* [What you should do]:
Transcribe word for word the section of the records below that opens with the line containing "List app elements" and closes with the line containing "Output each element"; drop every picture.

* [Material to process]:
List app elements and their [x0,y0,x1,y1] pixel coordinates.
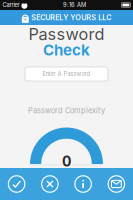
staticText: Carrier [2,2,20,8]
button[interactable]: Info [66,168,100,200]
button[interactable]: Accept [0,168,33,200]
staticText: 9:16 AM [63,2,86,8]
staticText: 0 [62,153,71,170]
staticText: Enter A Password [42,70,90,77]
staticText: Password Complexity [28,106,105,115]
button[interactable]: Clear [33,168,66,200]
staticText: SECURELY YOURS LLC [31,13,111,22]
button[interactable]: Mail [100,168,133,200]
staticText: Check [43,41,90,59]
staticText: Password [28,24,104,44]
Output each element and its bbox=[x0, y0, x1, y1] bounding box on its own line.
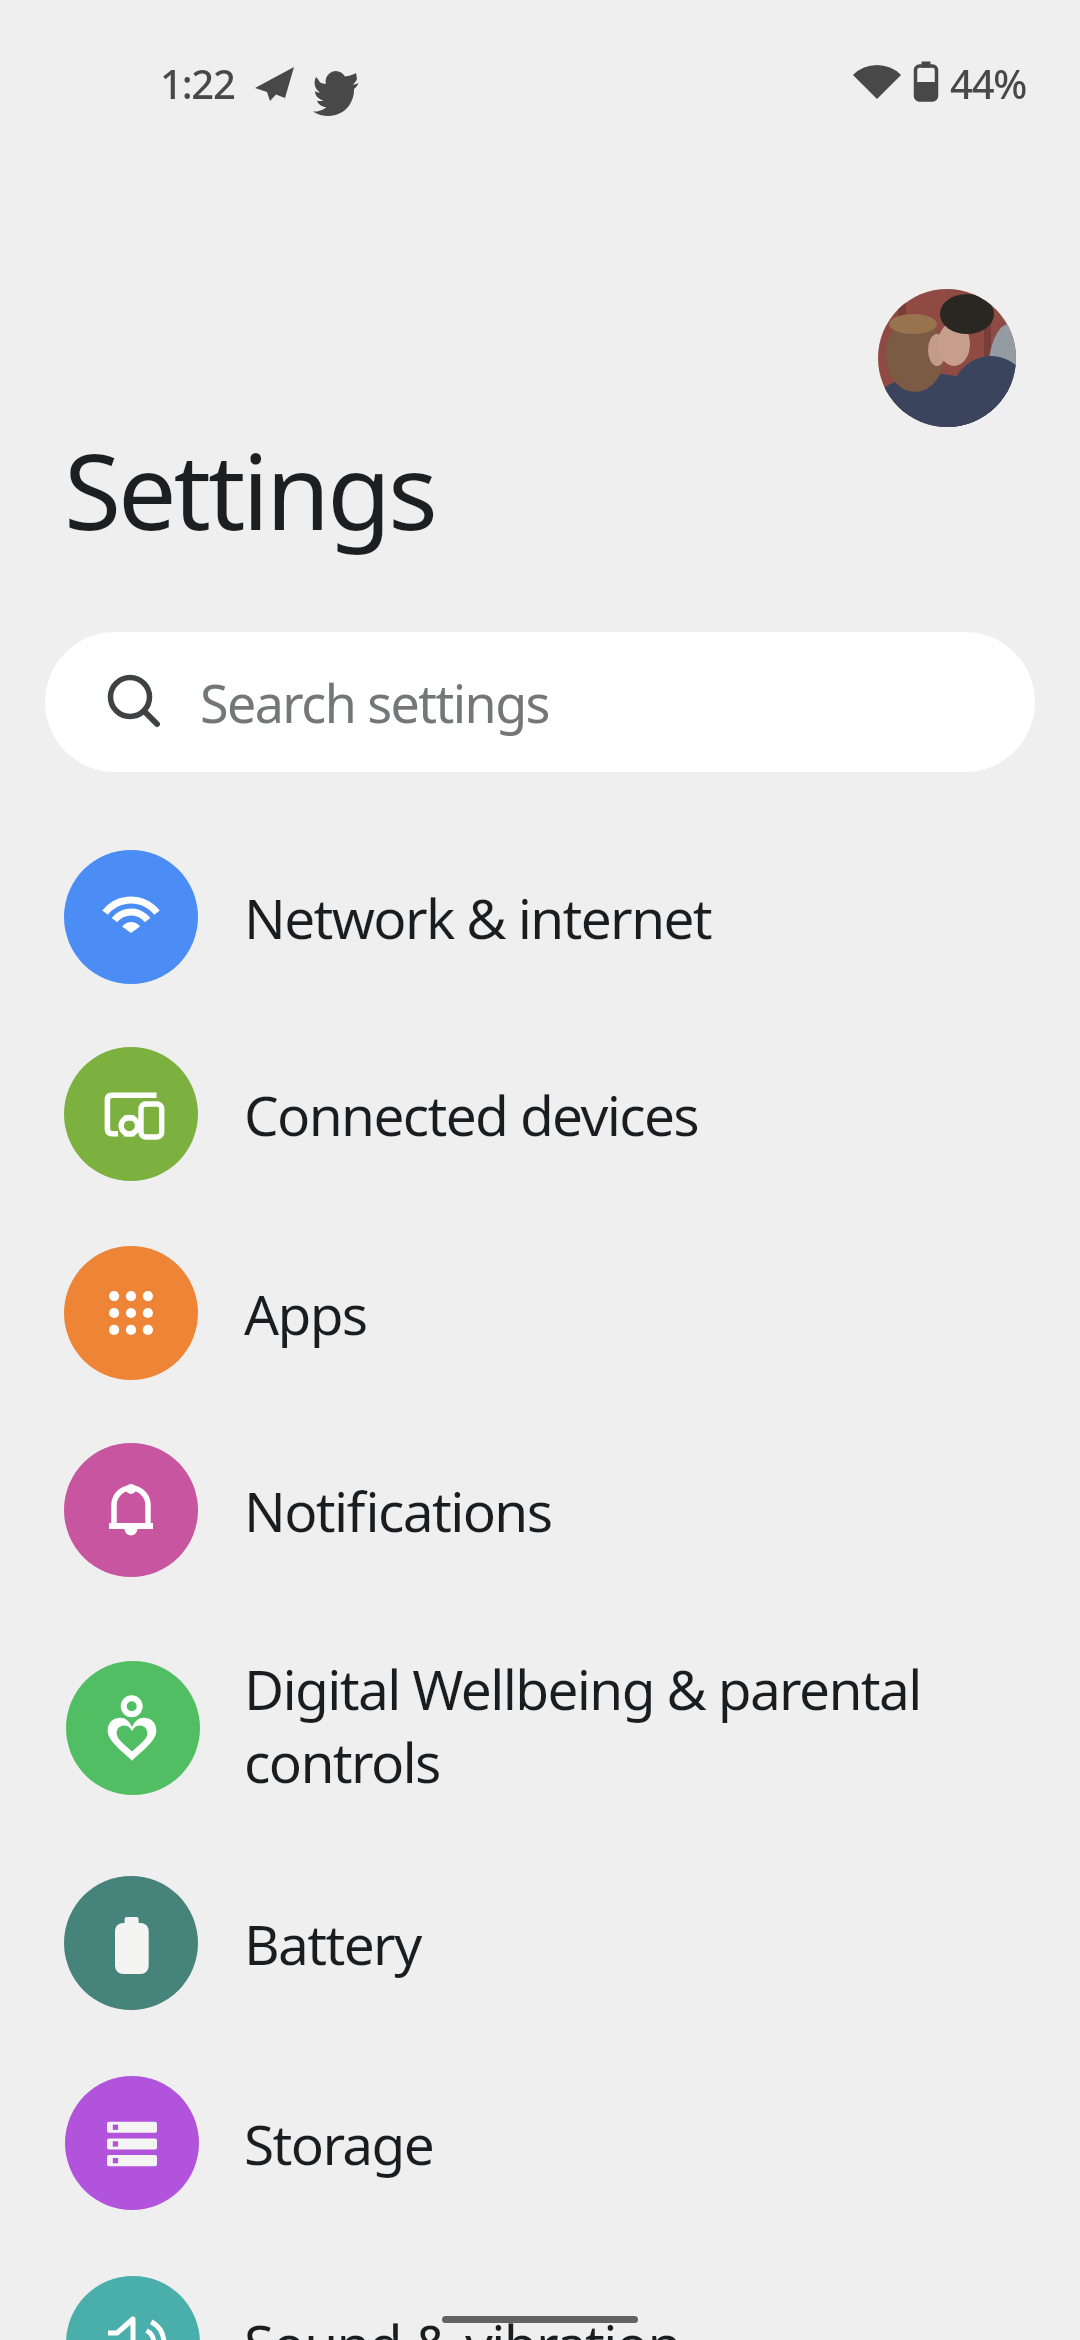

...

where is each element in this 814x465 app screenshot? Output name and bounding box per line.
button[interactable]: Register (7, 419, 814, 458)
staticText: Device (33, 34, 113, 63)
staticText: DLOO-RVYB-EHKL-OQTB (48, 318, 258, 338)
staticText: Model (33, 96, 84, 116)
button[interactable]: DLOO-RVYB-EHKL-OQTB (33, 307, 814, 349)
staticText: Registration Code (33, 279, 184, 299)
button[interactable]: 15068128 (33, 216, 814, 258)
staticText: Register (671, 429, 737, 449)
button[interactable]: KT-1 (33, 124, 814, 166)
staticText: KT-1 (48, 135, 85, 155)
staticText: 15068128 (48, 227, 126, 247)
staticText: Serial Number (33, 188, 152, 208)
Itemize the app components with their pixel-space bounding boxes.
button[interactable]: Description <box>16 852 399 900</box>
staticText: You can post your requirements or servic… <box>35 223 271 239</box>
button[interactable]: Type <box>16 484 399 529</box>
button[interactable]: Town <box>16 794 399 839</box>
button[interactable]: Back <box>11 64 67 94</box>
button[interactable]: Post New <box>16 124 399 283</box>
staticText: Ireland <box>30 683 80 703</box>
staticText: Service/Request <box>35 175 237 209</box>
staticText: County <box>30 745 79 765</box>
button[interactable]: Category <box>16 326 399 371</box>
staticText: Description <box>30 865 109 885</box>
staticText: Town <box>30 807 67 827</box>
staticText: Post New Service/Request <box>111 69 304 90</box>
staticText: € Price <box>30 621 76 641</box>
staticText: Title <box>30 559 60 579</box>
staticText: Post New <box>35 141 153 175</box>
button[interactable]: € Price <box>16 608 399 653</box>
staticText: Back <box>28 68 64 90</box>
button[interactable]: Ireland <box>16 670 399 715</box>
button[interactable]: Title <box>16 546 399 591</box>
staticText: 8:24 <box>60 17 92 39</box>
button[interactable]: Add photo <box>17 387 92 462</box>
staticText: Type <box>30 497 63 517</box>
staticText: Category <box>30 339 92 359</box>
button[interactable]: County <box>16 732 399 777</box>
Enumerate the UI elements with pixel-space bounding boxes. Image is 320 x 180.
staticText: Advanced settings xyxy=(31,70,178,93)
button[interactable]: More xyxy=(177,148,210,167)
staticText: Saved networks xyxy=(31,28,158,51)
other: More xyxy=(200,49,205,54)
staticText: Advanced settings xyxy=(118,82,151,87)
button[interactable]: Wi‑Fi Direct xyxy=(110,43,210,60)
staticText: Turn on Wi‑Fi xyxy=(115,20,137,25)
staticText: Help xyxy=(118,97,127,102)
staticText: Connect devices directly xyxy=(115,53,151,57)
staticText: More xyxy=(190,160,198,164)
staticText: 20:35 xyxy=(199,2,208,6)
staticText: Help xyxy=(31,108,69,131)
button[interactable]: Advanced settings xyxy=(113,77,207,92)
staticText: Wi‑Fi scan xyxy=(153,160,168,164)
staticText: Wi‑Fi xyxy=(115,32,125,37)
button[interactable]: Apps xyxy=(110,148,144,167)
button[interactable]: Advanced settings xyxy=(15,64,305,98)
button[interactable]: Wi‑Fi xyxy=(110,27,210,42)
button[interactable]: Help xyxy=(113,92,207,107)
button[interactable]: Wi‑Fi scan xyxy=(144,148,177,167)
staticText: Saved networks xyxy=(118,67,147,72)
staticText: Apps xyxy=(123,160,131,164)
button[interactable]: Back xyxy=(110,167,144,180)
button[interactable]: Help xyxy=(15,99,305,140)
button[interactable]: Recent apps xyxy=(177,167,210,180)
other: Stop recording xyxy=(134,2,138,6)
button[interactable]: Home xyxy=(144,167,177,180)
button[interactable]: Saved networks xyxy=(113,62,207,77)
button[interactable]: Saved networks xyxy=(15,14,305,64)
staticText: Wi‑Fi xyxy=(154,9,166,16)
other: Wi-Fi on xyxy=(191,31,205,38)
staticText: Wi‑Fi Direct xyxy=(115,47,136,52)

--

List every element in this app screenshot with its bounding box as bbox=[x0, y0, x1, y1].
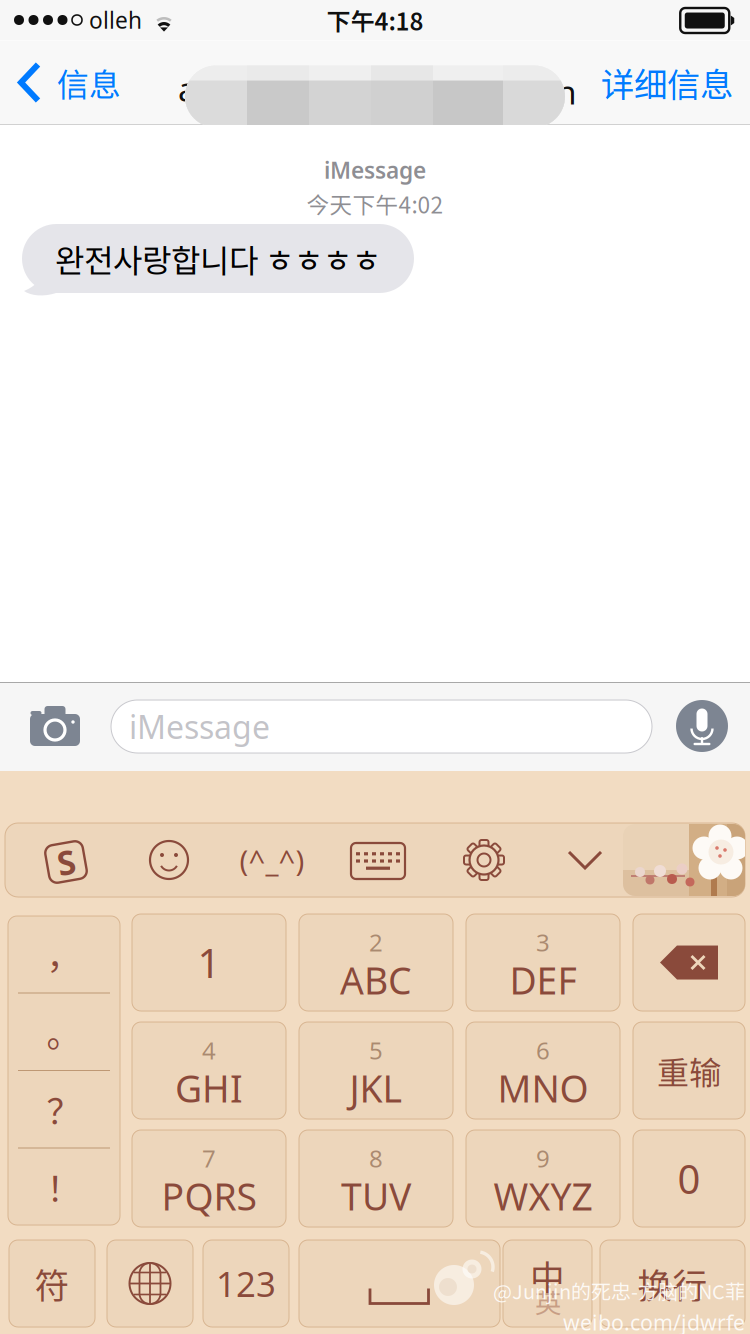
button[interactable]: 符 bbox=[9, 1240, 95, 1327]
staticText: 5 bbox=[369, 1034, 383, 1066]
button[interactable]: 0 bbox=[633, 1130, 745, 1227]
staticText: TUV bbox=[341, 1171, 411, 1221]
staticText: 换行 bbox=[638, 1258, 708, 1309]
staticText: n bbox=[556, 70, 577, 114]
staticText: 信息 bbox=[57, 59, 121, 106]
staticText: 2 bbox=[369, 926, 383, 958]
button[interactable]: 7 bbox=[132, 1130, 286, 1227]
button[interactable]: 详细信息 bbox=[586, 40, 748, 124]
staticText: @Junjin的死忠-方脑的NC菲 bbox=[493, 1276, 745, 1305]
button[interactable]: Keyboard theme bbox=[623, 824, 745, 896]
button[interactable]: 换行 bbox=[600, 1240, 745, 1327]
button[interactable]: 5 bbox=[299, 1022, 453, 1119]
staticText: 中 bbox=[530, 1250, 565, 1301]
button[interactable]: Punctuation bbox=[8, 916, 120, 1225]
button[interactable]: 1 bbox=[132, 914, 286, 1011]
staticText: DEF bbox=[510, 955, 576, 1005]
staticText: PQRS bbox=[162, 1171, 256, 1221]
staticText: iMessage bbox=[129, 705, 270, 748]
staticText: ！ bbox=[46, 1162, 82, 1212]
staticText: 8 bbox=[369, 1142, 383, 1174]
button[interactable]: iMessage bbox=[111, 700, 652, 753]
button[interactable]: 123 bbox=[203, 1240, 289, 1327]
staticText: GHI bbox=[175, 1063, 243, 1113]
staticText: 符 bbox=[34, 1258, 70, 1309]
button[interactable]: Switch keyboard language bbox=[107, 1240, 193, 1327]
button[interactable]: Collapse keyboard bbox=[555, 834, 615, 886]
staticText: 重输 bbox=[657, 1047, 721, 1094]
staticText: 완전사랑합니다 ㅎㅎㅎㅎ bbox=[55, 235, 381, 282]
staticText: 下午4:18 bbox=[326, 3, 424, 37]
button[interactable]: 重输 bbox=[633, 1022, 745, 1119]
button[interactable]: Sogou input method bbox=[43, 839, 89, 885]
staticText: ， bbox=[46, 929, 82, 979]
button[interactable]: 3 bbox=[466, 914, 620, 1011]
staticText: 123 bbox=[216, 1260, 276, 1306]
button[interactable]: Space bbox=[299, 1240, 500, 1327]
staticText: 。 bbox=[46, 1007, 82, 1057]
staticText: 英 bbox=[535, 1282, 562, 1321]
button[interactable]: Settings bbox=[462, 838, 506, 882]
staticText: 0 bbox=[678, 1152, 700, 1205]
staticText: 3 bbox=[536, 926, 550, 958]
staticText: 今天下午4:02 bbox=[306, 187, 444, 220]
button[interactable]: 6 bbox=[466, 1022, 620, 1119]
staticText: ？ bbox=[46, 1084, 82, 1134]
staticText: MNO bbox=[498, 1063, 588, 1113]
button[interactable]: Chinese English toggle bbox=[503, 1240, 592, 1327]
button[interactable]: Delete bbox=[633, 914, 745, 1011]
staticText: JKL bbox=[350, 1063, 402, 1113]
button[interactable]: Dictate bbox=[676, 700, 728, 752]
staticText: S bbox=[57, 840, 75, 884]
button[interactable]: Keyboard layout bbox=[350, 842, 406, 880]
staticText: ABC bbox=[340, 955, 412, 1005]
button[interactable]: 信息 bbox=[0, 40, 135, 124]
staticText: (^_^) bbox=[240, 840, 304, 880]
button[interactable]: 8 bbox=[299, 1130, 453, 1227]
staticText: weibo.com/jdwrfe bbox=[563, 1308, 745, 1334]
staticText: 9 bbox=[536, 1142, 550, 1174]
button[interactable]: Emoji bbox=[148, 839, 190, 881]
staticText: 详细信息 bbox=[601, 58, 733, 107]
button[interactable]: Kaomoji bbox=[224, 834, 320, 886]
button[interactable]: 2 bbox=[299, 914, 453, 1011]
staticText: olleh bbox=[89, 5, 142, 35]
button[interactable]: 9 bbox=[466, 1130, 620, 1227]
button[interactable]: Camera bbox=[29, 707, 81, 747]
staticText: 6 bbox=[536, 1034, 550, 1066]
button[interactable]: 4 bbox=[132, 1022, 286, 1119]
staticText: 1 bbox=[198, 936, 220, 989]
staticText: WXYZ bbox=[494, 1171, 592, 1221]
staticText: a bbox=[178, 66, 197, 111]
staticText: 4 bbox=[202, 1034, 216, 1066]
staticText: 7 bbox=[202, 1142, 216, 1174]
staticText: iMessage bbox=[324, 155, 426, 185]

* [Answer for the task]:
List app elements and their [x0,y0,x1,y1] pixel coordinates.
staticText: Carrier [2,2,20,8]
button[interactable]: Info [66,168,100,200]
button[interactable]: Accept [0,168,33,200]
staticText: 9:16 AM [63,2,86,8]
staticText: 0 [62,153,71,170]
staticText: Enter A Password [42,70,90,77]
staticText: Password Complexity [28,106,105,115]
button[interactable]: Clear [33,168,66,200]
staticText: SECURELY YOURS LLC [31,13,111,22]
button[interactable]: Mail [100,168,133,200]
staticText: Check [43,41,90,59]
staticText: Password [28,24,104,44]
Output each element and its bbox=[x0, y0, x1, y1] bounding box on its own line.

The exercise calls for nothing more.